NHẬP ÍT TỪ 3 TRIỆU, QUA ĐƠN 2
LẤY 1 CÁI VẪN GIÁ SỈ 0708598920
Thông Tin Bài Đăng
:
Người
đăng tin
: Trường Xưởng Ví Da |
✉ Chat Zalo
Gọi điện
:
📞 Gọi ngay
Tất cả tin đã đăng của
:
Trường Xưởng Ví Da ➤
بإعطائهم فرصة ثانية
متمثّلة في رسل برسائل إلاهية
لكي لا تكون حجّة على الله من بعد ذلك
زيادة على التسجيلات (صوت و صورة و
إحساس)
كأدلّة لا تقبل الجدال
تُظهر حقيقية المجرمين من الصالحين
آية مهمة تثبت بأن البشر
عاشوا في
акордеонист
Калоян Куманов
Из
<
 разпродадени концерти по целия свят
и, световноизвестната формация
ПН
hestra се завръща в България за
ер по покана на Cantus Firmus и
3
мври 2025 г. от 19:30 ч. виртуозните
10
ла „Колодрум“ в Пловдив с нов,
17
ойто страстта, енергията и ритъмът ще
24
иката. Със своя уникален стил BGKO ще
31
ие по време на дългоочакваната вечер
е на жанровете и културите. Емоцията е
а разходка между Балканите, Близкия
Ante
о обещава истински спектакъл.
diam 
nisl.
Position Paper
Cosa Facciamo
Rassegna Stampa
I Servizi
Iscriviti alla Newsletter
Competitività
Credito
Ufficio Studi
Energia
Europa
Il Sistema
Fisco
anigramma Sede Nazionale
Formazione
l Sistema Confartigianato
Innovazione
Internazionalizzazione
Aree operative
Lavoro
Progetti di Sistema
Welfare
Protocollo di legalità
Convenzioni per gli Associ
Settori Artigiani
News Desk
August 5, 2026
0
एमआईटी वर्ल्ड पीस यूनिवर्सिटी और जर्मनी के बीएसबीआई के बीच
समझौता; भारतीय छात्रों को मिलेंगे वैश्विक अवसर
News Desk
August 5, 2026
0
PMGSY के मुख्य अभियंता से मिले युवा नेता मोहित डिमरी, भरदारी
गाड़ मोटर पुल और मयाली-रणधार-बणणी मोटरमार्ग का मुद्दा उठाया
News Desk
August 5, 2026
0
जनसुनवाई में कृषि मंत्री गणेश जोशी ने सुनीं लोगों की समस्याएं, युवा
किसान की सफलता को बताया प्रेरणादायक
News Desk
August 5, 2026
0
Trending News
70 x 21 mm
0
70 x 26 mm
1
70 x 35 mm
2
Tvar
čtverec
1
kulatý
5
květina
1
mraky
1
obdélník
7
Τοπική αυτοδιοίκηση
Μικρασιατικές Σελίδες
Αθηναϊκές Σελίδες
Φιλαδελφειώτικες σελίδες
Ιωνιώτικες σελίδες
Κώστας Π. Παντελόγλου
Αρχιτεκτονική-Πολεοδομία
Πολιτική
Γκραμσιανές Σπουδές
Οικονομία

### Work instructions
Looking only at the listing, say how many lines include "Xưởng"; reply with the number alone.

### Solution to the exercise
2